Benchmarking Backends for Reinforcement Learning: PyTorch vs JAX (Flax.NNX) vs JAX (Flax.Linen)
This project uses two separate .env files:
Run the setup script to create setup/docker/.env with your user/group IDs (required for proper file permissions in containers):
./setup/scripts/create-env.shThis creates:
UID=1000
GID=1000
DOCKER_GID=999
Copy the example file and add your WandB credentials:
cp .env.example .envThen edit .env:
WANDB_API_KEY=your_api_key_here
WANDB_ENTITY=your_username_or_team
python -m benchback_rl.benchmarks.runnersetup/docker/Dockerfile.run with setup/docker/docker-compose.run.yml is used to run benchmarks in a reproducible way using requirements.txt.
setup/docker/Dockerfile.dev with setup/docker/docker-compose.dev.yml and .devcontainer/devcontainer.json is used for development, installing dependencies from pyproject.toml. setup/scripts/export_requirements.sh is used to generate requirements.txt from within the development container.
This repo installs jax from the docker nvcr.io/nvidia/jax:25.10-py3 container for GPU support. It also installs torch with its bundled CUDA dependencies. This way each package is using its own CUDA libraries for best performance and compatibility at the cost of a larger container image.
All implementations follow the 13 core implementation details from The 37 Implementation Details of Proximal Policy Optimization.

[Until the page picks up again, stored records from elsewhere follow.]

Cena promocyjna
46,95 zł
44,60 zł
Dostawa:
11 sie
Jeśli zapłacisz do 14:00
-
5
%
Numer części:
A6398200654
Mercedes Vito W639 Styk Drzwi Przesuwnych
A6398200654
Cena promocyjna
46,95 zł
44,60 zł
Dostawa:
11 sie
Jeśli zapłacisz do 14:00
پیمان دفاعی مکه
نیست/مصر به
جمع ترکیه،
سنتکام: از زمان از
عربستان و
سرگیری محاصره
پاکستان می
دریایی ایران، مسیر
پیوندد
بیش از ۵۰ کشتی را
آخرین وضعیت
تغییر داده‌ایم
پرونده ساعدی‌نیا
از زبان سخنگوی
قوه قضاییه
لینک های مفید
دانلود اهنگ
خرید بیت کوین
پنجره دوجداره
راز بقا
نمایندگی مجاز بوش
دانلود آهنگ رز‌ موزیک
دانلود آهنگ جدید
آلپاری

Rollout Buffer Storage Layout
The buffer stores transitions with the following semantics:
obs[t]— observation fed to the network at step taction[t],log_prob[t],value[t]— network outputs givenobs[t]reward[t],done[t]— result of takingaction[t]in the environmentobs[t+1]— next observation (stored at next index)

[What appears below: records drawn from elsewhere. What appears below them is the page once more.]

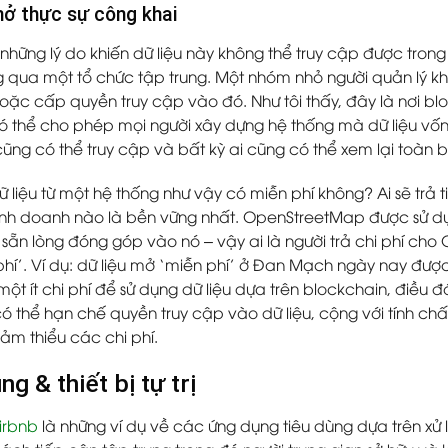
mở thực sự công khai
những lý do khiến dữ liệu này không thể truy cập được trong
g qua một tổ chức tập trung. Một nhóm nhỏ người quản lý kho
oặc cấp quyền truy cập vào đó. Như tôi thấy, đây là nơi b
 thể cho phép mọi người xây dựng hệ thống mà dữ liệu vốn
cũng có thể truy cập và bất kỳ ai cũng có thể xem lại toàn b
 liệu từ một hệ thống như vậy có miễn phí không? Ai sẽ trả ti
inh doanh nào là bền vững nhất. OpenStreetMap được sử dụ
 sẵn lòng đóng góp vào nó – vậy ai là người trả chi phí cho
 phí’. Ví dụ: dữ liệu mở ‘miễn phí’ ở Đan Mạch ngày nay đượ
 một ít chi phí để sử dụng dữ liệu dựa trên blockchain, điều 
có thể hạn chế quyền truy cập vào dữ liệu, cộng với tính c
iảm thiểu các chi phí.
g & thiết bị tự trị
irbnb
là những ví dụ về các ứng dụng tiêu dùng dựa trên xử l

This means done[t] indicates whether the episode ended after taking action[t], not whether obs[t] is the first observation of a new episode. The buffer stores num_steps + 1 observations (including the final bootstrap observation) but only num_steps of everything else.
Termination vs Truncation
Gymnax environments combine true terminations (agent reached terminal state) and truncations (time limit reached) into a single done flag. We accept this simplification, which introduces a small bias for truncated episodes: when an episode is truncated due to time limit, the bootstrap value should ideally be V(final_obs) rather than 0, since the episode could have continued. However:
- For environments with natural termination conditions (CartPole, Atari), true terminations dominate
- The bias is typically small for well-tuned time limits
- Handling truncation separately would require modifications to gymnax or manual time tracking
Buffer Reset Behavior
The buffer does NOT automatically carry forward the final observation to the next rollout. The caller must explicitly:
- Call
buffer.reset()to clear the step counter - Call
buffer.set_initial_obs(obs)with the appropriate starting observation
This explicit API prevents subtle bugs where stale observations might be used.

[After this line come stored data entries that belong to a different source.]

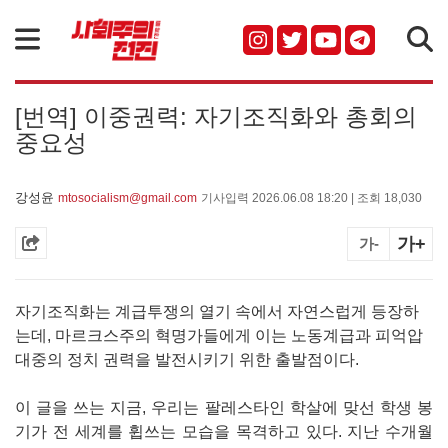
검색
[번역] 이중권력: 자기조직화와 총회의
중요성
강성윤
mtosocialism@gmail.com
기사입력 2026.06.08 18:20 | 조회 18,030
가+
가-
자기조직화는 계급투쟁의 열기 속에서 자연스럽게 등장하
는데, 마르크스주의 혁명가들에게 이는 노동계급과 피억압
대중의 정치 권력을 발전시키기 위한 출발점이다.
이 글을 쓰는 지금, 우리는 팔레스타인 학살에 맞선 학생 봉
기가 전 세계를 휩쓰는 모습을 목격하고 있다. 지난 수개월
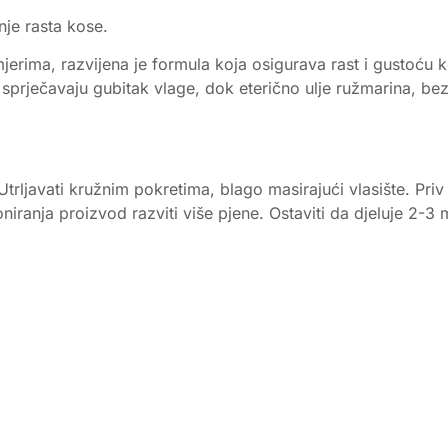
nje rasta kose.
ima, razvijena je formula koja osigurava rast i gustoću kose
te i sprječavaju gubitak vlage, dok eterično ulje ružmarina, be
Utrljavati kružnim pokretima, blago masirajući vlasište. Pri
iranja proizvod razviti više pjene. Ostaviti da djeluje 2-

Located in src/benchback_rl/rl_torch/, this RL implementation uses PyTorch with an object oriented design. The main training loop is in train.py, while the model definitions are in models.py. It uses environments that are running on the GPU via gymnax using JAX, transferring tensors between PyTorch and JAX using DLPack for efficiency.
Located in src/benchback_rl/rl_jax_nnx/, this RL implementation uses JAX with the Flax.NNX library. The design is object oriented, similar to the PyTorch implementation, while allowing jittable jax exectution under the hood, as per Flax.NNX's design philosophy. The main training loop is in train.py, while the model definitions are in models.py.
Located in src/benchback_rl/rl_jax_linen/, this RL implementation uses JAX with the Flax.Linen library. The design is functional, following Flax.Linen's design philosophy. The main training loop is in train.py, while the model definitions are in models.py.